Sur la dimension d’efficacité, certaines recherches, particulièrement aux États-Unis, montrent un effet positif des politiques d’accountability sur la réussite des élèves avec des gains le plus souvent en mathématiques et pour les niveaux de scolarité les plus élevés. Pour d’autres, les programmes d’accountability à l’échelle de l’État augmenteraient les résultats seulement aux tests externes et dans le cas de tests à forts enjeux. Néanmoins, ils ne participeraient pas de la réduction du taux de décrochage élevé au secondaire, facteur d’équité. Ces recherches montrent que les gains de réussite varient également fortement en fonction de l’année d’étude, de la discipline et des populations ; ils ne sont pas non plus stables dans le temps. De plus, ces études montrent que les directions d’établissements ou les enseignants peuvent avoir recours à des comportements stratégiques dans le but d’augmenter les résultats de leurs écoles et élèves : maquillage des chiffres, focalisation sur les élèves les plus aptes à augmenter les standards… Les effets du pilotage par les résultats sur l’efficacité des systèmes scolaires sont donc, toujours à mettre en perspective avec un ensemble d’effets imprévus ou “pervers” qui peuvent résulter de cette focalisation sur les résultats dans les systèmes éducatifs.

Ils visent aussi la réduction des inégalités. Est-ce ce qu'on observe ?

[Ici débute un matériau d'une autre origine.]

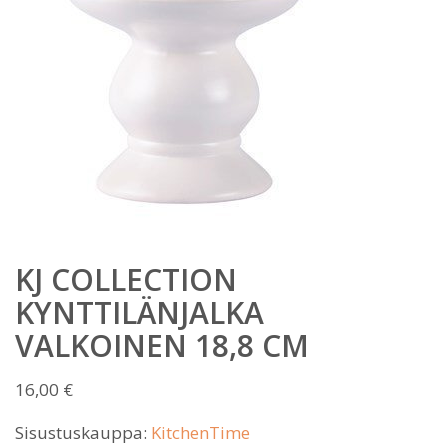
KJ COLLECTION
KYNTTILÄNJALKA
VALKOINEN 18,8 CM
16,00
€
Sisustuskauppa:
KitchenTime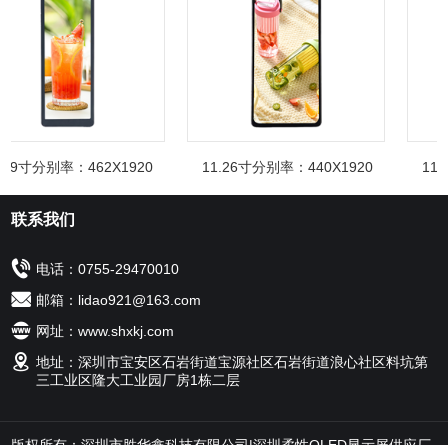
.99寸分别率：462X1920
11.26寸分别率：440X1920
11.
联系我们
电话：0755-29470010
邮箱：lidao921@163.com
网址：www.shxkj.com
地址：深圳市宝安区石岩街道宝源社区石岩街道浪心社区料坑第
三工业区隆大工业园厂房1栋二层
版权所有：深圳市胜华鑫科技有限公司|深圳柔性OLED显示屏供应厂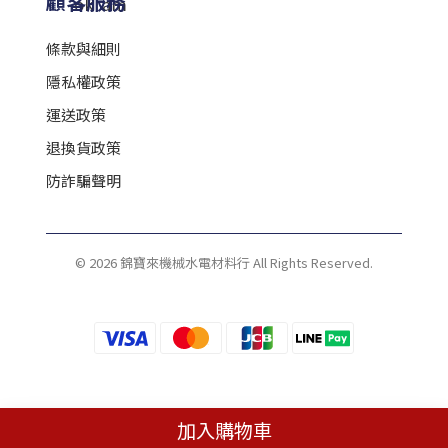
顧客服務
條款與細則
隱私權政策
運送政策
退換貨政策
防詐騙聲明
© 2026 錦寶來機械水電材料行 All Rights Reserved.
加入購物車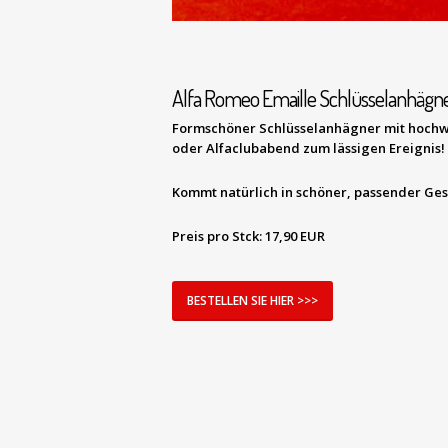
Alfa Romeo Emaille Schlüsselanhägner
Formschöner Schlüsselanhägner mit hochwert
oder Alfaclubabend zum lässigen Ereignis!
Kommt natürlich in schöner, passender Ge
Preis pro Stck:
17,90 EUR
BESTELLEN SIE HIER >>>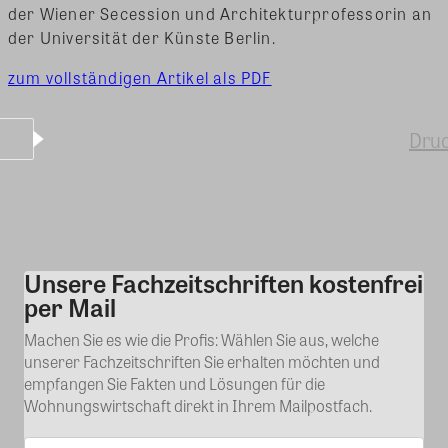
der Wiener Secession und Architekturprofessorin an
der Universität der Künste Berlin.
zum vollständigen Artikel als PDF
Dru
Unsere Fachzeitschriften kostenfrei
Kommentar
per Mail
Machen Sie es wie die Profis: Wählen Sie aus, welche
unserer Fachzeitschriften Sie erhalten möchten und
empfangen Sie Fakten und Lösungen für die
Wohnungswirtschaft direkt in Ihrem Mailpostfach.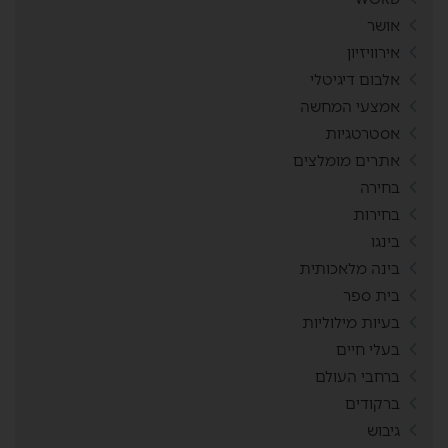
אושר
אירוויזיון
אלבום דיגיטלי
אמצעי המחשה
אסטרטגיות
אתרים מומלצים
בחירה
בחירות
בינגו
בינה מלאכותית
בית ספר
בעיות מילוליות
בעלי חיים
ברחבי העולם
ברקודים
גיבוש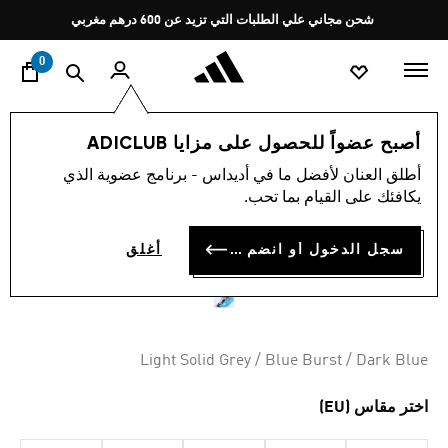
ا
Pause
شحن مجاني علي الطلبات التي تزيد عن 600 درهم مغربي
promotion
rotation
0
الأطفال
إكسسوارات
أصبح عضواً للحصول على مزايا ADICLUB
أطلق العنان لأفضل ما في أديداس - برنامج عضوية الذي
جوارب MINECRAFT YOUTH
يكافئك على القيام بما تحب.
من أديداس
سجل الدخول أو انضم الآن
أغلق
MAD 249.00
Light Solid Grey / Blue Burst / Dark Blue
اختر مقاس (EU)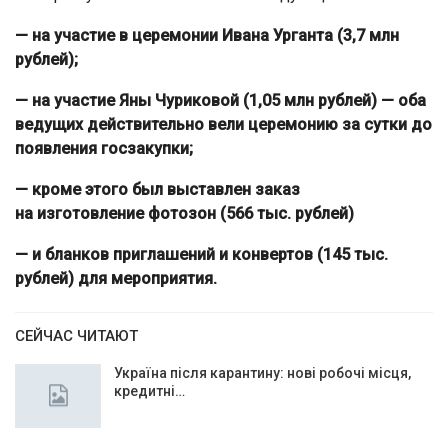
— на участие в церемонии Ивана Урганта (3,7 млн
рублей);
— на участие Яны Чуриковой (1,05 млн рублей) — оба
ведущих действительно вели церемонию за сутки до
появления госзакупки;
— кроме этого был выставлен заказ
на изготовление фотозон (566 тыс. рублей)
— и бланков приглашений и конвертов (145 тыс.
рублей) для мероприятия.
СЕЙЧАС ЧИТАЮТ
Україна після карантину: нові робочі місця,
кредитні…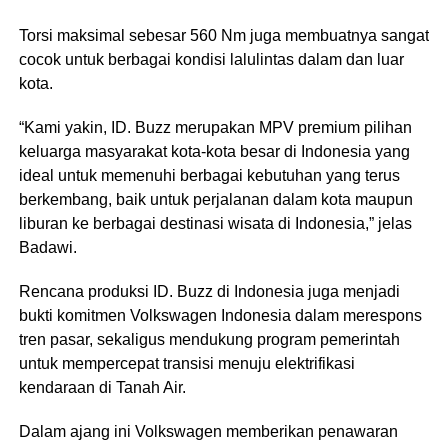
Torsi maksimal sebesar 560 Nm juga membuatnya sangat
cocok untuk berbagai kondisi lalulintas dalam dan luar
kota.
“Kami yakin, ID. Buzz merupakan MPV premium pilihan
keluarga masyarakat kota-kota besar di Indonesia yang
ideal untuk memenuhi berbagai kebutuhan yang terus
berkembang, baik untuk perjalanan dalam kota maupun
liburan ke berbagai destinasi wisata di Indonesia,” jelas
Badawi.
Rencana produksi ID. Buzz di Indonesia juga menjadi
bukti komitmen Volkswagen Indonesia dalam merespons
tren pasar, sekaligus mendukung program pemerintah
untuk mempercepat transisi menuju elektrifikasi
kendaraan di Tanah Air.
Dalam ajang ini Volkswagen memberikan penawaran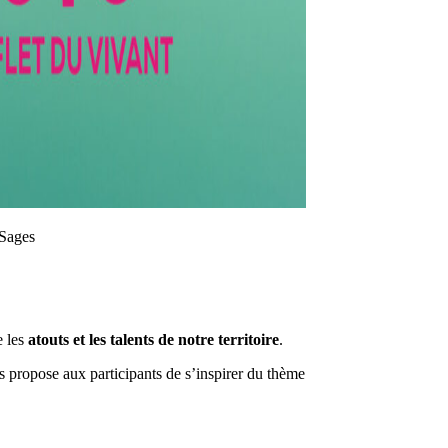
 Sages
e
les
atouts
et
les
talents
de
notre
territoire
.
es
propose
aux
participants
de
s’inspirer
du
thème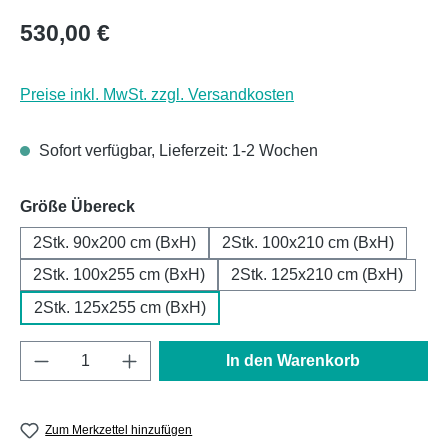
Regulärer Preis:
530,00 €
Preise inkl. MwSt. zzgl. Versandkosten
Sofort verfügbar, Lieferzeit: 1-2 Wochen
auswählen
Größe Übereck
2Stk. 90x200 cm (BxH)
2Stk. 100x210 cm (BxH)
2Stk. 100x255 cm (BxH)
2Stk. 125x210 cm (BxH)
2Stk. 125x255 cm (BxH)
Produkt Anzahl: Gib den gewünschten Wert e
In den Warenkorb
Zum Merkzettel hinzufügen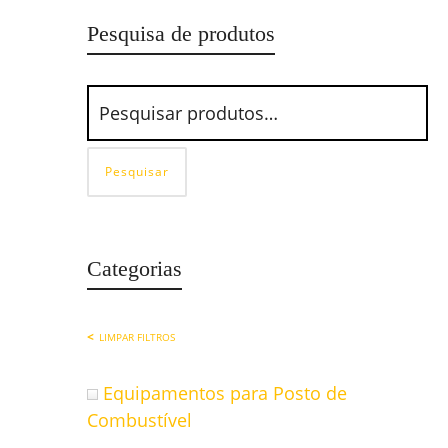
Pesquisa de produtos
Pesquisar
Categorias
LIMPAR FILTROS
Equipamentos para Posto de
Combustível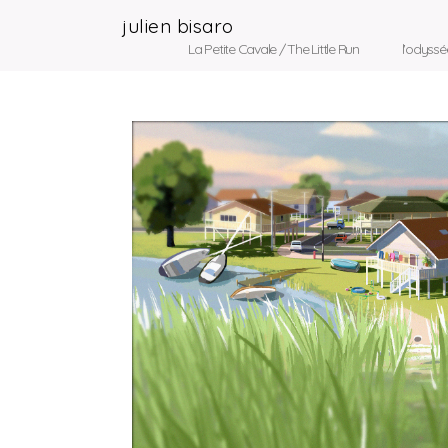
julien bisaro
La Petite Cavale / The Little Run
l'odyss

Ce point est un point sensible pour lequel il est difficile d’observer un consensus dans les résultats de recherches (voir le chapitre de Mons) ; les politiques de pilotage à forts enjeux ne semblent pas réduire les écarts de résultats entre groupes ethniques aux États-Unis. Si on fixe des standards élevés, qu’on sanctionne différents acteurs qui n’atteindraient pas les résultats escomptés, les difficultés se cristallisent au sein des écoles qui accueillent les publics les plus défavorisés en termes de bagage scolaire et académique. Ce sont les écoles les plus défavorisées et les élèves les plus en difficulté qui sont le plus en proie à des difficultés pour rejoindre les objectifs fixés. La question porte alors sur les mesures d’accompagnement et de soutien à disposition de ces écoles et des élèves les plus faibles pour améliorer leurs performances. Cela interroge l’articulation entre divers instruments politiques : les évaluations externes, les politiques de soutien, la formation continue, le type de responsabilisation et de reddition de compte des équipes. Ainsi, une étude de cas belge dans le livre, montre que des dispositifs d’évaluation externes et de responsabilisation “douce” peuvent aller de pair avec une mobilisation des établissements et des enseignants sur l’amélioration des objectifs de réussite, à condition de mettre en place leur implication dans la construction du dispositif d’évaluation et d’accompagnement. Une question cruciale porte donc sur les modalités par lesquelles on associe et on implique les équipes locales dans ces dispositifs souvent “verticaux”. Les effets de ces politiques de régulation par les résultats et de leurs modalités concrètes sur la réduction du lien entre inégalités sociales et scolaires restent donc à questionner davantage, ce qui est d’ailleurs le sujet de travail d’une de mes doctorantes, Annelise Voisin. Mais il s’agit aussi d’interroger la définition même et les implications de ce focus sur la notion de performance et sur les implications de cet accent sur la performance pour l’institution scolaire. Ce dernier point pouvant être vu comme la problématique qui traverse l’ensemble de l’ouvrage.